Detailing the anguish of caring for a mother with Alzheimer's.


Persons stricken with Alzheimer's disease die two deaths: Long before their physical passing, patients lose their sense of identity, forgetting loved ones and even themselves.
Eleanor Cooney discovered this when her brilliant, effervescent mother was diagnosed with the illness. What followed were 18 months of hell, chronicled in Death in Slow Motion: My Mother's Descent Into Alzheimer's, a brutally honest and brutally told memoir.
Cooney lays out the experience: "If you don't believe Alzheimer's is the equivalent of death, try living with it for a year and a half. It's worse than death. In the long interval before actual physical death, the afflicted person is insidiously replaced by an impostor.
"And you yourself, in protracted up-close-and-personal-daily contact, also become a grotesque parody of what you once were."

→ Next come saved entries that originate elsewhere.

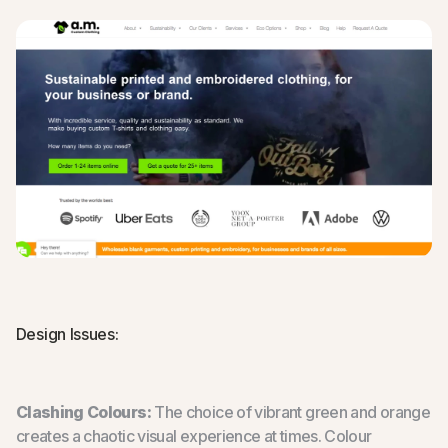
Design Issues:
Clashing Colours:
The choice of vibrant green and orange
creates a chaotic visual experience at times. Colour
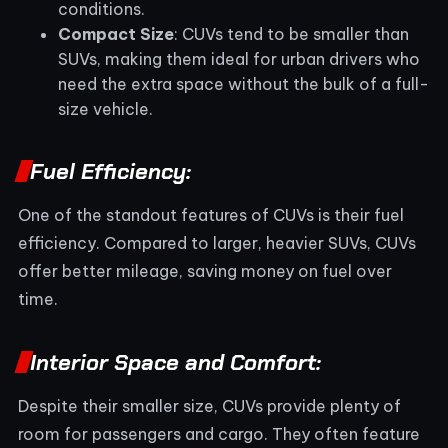
conditions.
Compact Size
: CUVs tend to be smaller than
SUVs, making them ideal for urban drivers who
need the extra space without the bulk of a full-
size vehicle.
Fuel Efficiency:
One of the standout features of CUVs is their fuel
efficiency. Compared to larger, heavier SUVs, CUVs
offer better mileage, saving money on fuel over
time.
Interior Space and Comfort:
Despite their smaller size, CUVs provide plenty of
room for passengers and cargo. They often feature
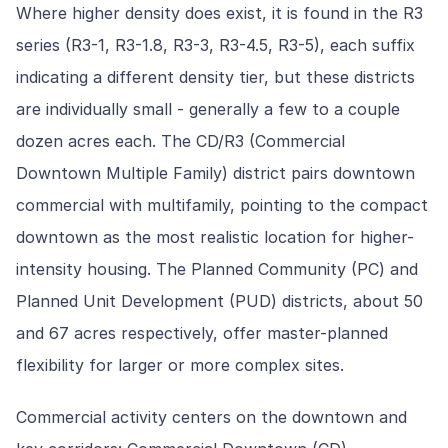
Where higher density does exist, it is found in the R3
series (R3-1, R3-1.8, R3-3, R3-4.5, R3-5), each suffix
indicating a different density tier, but these districts
are individually small - generally a few to a couple
dozen acres each. The CD/R3 (Commercial
Downtown Multiple Family) district pairs downtown
commercial with multifamily, pointing to the compact
downtown as the most realistic location for higher-
intensity housing. The Planned Community (PC) and
Planned Unit Development (PUD) districts, about 50
and 67 acres respectively, offer master-planned
flexibility for larger or more complex sites.
Commercial activity centers on the downtown and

Mary Durant was a talented writer who, after landing a job at the New York Journal-American, was later posing in ads for the paper - she was that attractive. And witty and caring, with a zest for life she tried to pass on to her daughter and son. Her third husband, Michael, was 12 years younger than she, but they were soul mates, madly in love until he died at 55.
Children of Alzheimer's patients are also victims of the illness, as Cooney learns as she tries to juggle a career and a relationship with an elderly person who needs more care than a baby, in a situation that only worsens.

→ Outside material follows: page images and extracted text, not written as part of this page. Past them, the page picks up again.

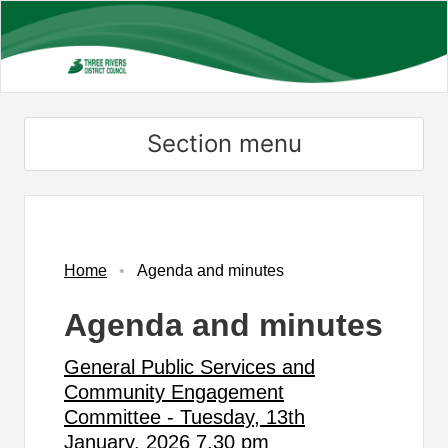
Skip
to
main
content
Section menu
,
,
,
,
,
,
,
,
,
,
,
,
,
,
,
item
item
item
item
item
item
item
item
item
item
item
item
item
item
item
29.
33.
31.
28.
30.
30.
30.
29.
24.
32.
29.
29.
28.
29.
29.
Home
Agenda and minutes
Agenda and minutes
General Public Services and
Community Engagement
Committee - Tuesday, 13th
January, 2026 7.30 pm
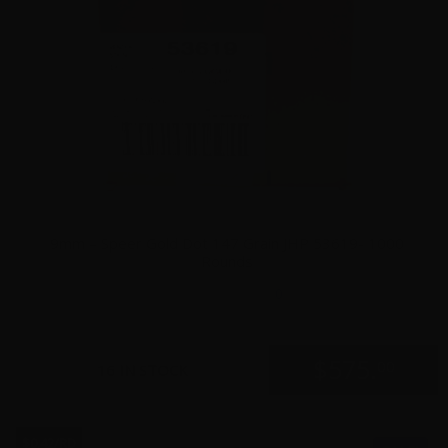
9mm – Speer Gold Dot 147 Grain JHP 53619- 1000
Rounds
0
$
575.
00
16 IN STOCK
$0.42/RD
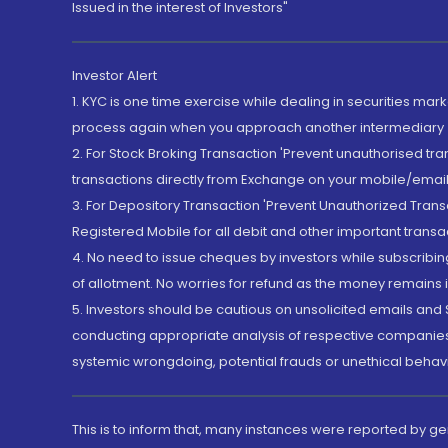
Issued in the interest of Investors"
Investor Alert
1. KYC is one time exercise while dealing in securities ma
process again when you approach another intermediary
2. For Stock Broking Transaction 'Prevent unauthorised tr
transactions directly from Exchange on your mobile/email at
3. For Depository Transaction 'Prevent Unauthorized Tran
Registered Mobile for all debit and other important transa
4. No need to issue cheques by investors while subscribin
of allotment. No worries for refund as the money remains i
5. Investors should be cautious on unsolicited emails and S
conducting appropriate analysis of respective companies 
systemic wrongdoing, potential frauds or unethical behav
This is to inform that, many instances were reported by g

Cooney and her partner, Mitch, move her mother from Connecticut to live with them in Northern California. As Durant becomes more difficult to care for, Cooney suffers from sleep deprivation, as well as guilt when she considers placing her mother in a home. As her relationship with Mitch becomes strained, she needs vodka and Valium to get through the day.
Realizing they can no longer care for her mother, Cooney and Mitch decide to place her in a retirement home, or a skilled nursing facility, or an Alzheimer's facility. Cooney discovers there are big differences among the three. At one facility, her mother was overmedicated and eventually restrained in a jacket. Reliable care can cost as much as $200 a day, and insurance may not cover it.

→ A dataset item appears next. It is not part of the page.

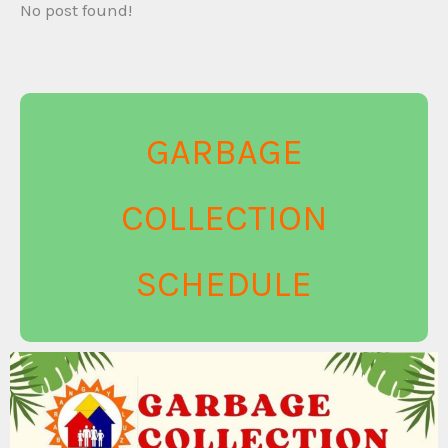
No post found!
GARBAGE
COLLECTION
SCHEDULE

A novelist who has written books set in ancient China, Cooney writes a stark prose that is vivid, riveting and stylish. She keeps the reader hooked by also writing about her mother's remarkable life and of Mike, a truly wonderful man. There are anecdotes of growing up in Connecticut that Cooney likens to a John Cheever story, in which characters are driven by demons to illicit behavior.
Cooney is hard on herself. Eventually, she learned of an advocacy group for Alzheimer's caregivers, and placed her mother in a facility that adequately cares for her.
Alzheimer's took Cooney's mother away from her. In return, she has given us this absorbing book, which if nothing else will scare - yes, scare! - any adult with living parents.

Death in Slow Motion
My Mother's Descent Into Alzheimer's
By Eleanor Cooney
HarperCollins. 272 pp. $23.95


Philadelphia Inquirer,
Posted May 18, 2003

Jon Caroulis lives and writes in Elkins Park.